Placing the jar next to Kaine's shadows caused an interesting reaction. The shadows in Kaine's jar frantically started leaping at the little shadow like they were compelled to get to it, and the little shadow fled to the other side of its jar in terror.
I snatched the jar with the little shadow and tucked it in my elbow.
“They weren't doing that in the Basement.” I sent Axer the memory. I had excised it from the memory dump to the Bandits...for reasons.
“Maybe those weren't Kaine's.”
A book started creeping down the table. Not unusual in our present circumstances, so I ignored it.
I bit my lip and looked at the jar. “How old are you? What do you eat?” I hesitated. “Not people, right?”
It flew around, forming various shapes.
“What are you two doing?”
I jumped and pulled the jar straight into my midsection, hunching over the top. “What?
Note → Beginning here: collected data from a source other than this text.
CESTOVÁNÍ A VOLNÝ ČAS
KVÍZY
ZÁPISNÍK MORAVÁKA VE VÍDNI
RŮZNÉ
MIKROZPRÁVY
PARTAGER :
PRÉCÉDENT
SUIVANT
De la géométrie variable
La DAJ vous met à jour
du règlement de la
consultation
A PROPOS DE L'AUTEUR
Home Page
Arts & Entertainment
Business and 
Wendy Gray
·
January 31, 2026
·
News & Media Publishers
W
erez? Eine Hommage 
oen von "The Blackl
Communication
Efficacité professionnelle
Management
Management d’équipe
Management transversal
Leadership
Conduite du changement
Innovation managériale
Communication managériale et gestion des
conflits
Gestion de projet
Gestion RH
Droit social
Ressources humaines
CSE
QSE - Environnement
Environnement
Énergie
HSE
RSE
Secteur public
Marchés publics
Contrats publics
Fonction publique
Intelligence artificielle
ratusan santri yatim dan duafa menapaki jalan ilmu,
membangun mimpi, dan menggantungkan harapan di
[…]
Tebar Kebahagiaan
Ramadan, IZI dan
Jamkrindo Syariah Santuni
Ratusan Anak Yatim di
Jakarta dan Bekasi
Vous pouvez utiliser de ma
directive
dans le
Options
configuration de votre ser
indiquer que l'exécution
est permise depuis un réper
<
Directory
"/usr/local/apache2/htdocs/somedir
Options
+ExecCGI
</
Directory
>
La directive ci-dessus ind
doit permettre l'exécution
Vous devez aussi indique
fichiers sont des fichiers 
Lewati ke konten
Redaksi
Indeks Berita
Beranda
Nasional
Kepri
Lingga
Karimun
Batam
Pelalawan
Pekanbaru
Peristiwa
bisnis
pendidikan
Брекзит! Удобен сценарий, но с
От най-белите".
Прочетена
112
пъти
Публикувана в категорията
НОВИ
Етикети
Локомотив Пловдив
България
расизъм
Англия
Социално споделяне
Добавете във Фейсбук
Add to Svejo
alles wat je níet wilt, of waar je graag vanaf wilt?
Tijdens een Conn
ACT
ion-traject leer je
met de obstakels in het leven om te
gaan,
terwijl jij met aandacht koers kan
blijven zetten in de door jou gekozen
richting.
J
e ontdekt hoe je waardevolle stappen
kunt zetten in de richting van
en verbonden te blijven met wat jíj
What do you mean?”
Olivia was standing behind me, hands on her hips. “You were talking to something that you were holding.” Olivia's gaze was flat, not even attempting to play at misdirection. “Are we doing this?”
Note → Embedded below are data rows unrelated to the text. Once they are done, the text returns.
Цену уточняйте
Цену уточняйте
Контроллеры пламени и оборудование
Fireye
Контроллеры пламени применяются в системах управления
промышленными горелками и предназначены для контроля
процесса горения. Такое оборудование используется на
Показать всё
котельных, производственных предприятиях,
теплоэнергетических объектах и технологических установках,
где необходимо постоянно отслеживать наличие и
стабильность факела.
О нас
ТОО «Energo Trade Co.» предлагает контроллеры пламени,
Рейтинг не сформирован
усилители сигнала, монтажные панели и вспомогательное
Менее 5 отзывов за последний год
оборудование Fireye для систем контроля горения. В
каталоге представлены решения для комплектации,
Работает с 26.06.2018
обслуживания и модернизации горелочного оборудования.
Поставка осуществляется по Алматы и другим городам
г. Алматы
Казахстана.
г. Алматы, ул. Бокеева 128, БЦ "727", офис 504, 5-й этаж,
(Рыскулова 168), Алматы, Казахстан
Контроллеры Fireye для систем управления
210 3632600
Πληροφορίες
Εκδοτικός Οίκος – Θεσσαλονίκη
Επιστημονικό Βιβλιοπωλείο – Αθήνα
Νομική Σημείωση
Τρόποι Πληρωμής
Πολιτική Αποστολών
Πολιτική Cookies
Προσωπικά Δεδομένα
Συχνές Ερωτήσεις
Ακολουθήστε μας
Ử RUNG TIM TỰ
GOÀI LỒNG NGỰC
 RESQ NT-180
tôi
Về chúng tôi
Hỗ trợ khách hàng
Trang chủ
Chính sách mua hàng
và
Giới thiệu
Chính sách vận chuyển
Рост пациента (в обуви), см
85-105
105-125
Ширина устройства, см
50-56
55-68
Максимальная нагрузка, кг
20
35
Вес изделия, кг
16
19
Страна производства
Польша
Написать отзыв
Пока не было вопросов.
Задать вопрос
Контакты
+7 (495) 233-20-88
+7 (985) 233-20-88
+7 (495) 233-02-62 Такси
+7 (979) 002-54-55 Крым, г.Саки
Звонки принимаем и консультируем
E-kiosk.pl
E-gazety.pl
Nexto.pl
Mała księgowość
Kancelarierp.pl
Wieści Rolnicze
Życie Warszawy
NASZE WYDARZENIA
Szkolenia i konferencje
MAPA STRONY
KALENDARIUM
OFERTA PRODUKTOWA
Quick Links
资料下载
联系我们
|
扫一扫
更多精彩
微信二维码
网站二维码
I sighed and untucked the jar, reluctantly scooting it into view.
Olivia stared silently at it for a full ten seconds, before looking at me flatly. “That's why you didn't include that in your debriefing. What else did you touch in the Basement?”
“Nothing! Just this. It...it ended up in my hands?”
She looked at me, eyes judgmental. “It ended up in your hands?”
I waved them at her, then waved them at the jar.
“Is that supposed to be some magical jar call?” she asked.
I slumped. “I felt bad for it. It didn't belong. I couldn't leave it there.” And I had known I'd be in trouble for taking it.
“It looks like a shadow. Part of what makes Kaine.”
“But it's not Kaine. It's innocent.”
She stared hard at the jar. “How do you know?”
I waved my hands again, pantomiming that I just did.
She sighed. “Pick up a jar in a basement of horrors. What could go wrong?”
The book that had been stalking the table, then creeping toward us, was suddenly next to us, and I finally got a good look at the title of the book as it bent down to peer into the jar, finally willing to be part of things.
Shadow Magic.
“No, no, absolutely not.” Olivia started swearing as the little shadow cocked its shadowed head and pressed a tendril against the glass to the book. “We aren't releasing that thing in here! Ren.”
And Axer... Axer leaned back, crossed his hands behind his head, and smiled.
*
Shadow Magic firmly and malevolently waited for another turn, while Axer was discussing something with Tactics and Trickery in a Slippery Age and Patrick was trying to use trickery to gain access to Planning Your Heist for Maximum Bloodshed.
An actual drop of blood was dripping down its cover.
Waiting for my glass film to set, I meandered over to where Constantine and Olivia had been working together for five hours. Or, working alongside each other. Guard Rock was sitting on the edge of their table, legs slowly rocking back and forth as he watched the room.
A book perked up and fluttered its pages as I drew closer—Universal Motes on its cover.
I blinked at it. “You know everything?”
It flipped its pages and I could see building blocks of stars and planets and comets. Molecular components and compounds. “I...I want to read you. A lot. But I'm not certain you are in the four-day plan. We aren't going to space.”
“We're already in space, darling.” Constantine hefted Guard Rock, who began stabbing his palm immediately. “Every rock is a space rock.”
I smiled, and Guard Rock flipped to the table and scooted over to make room for me.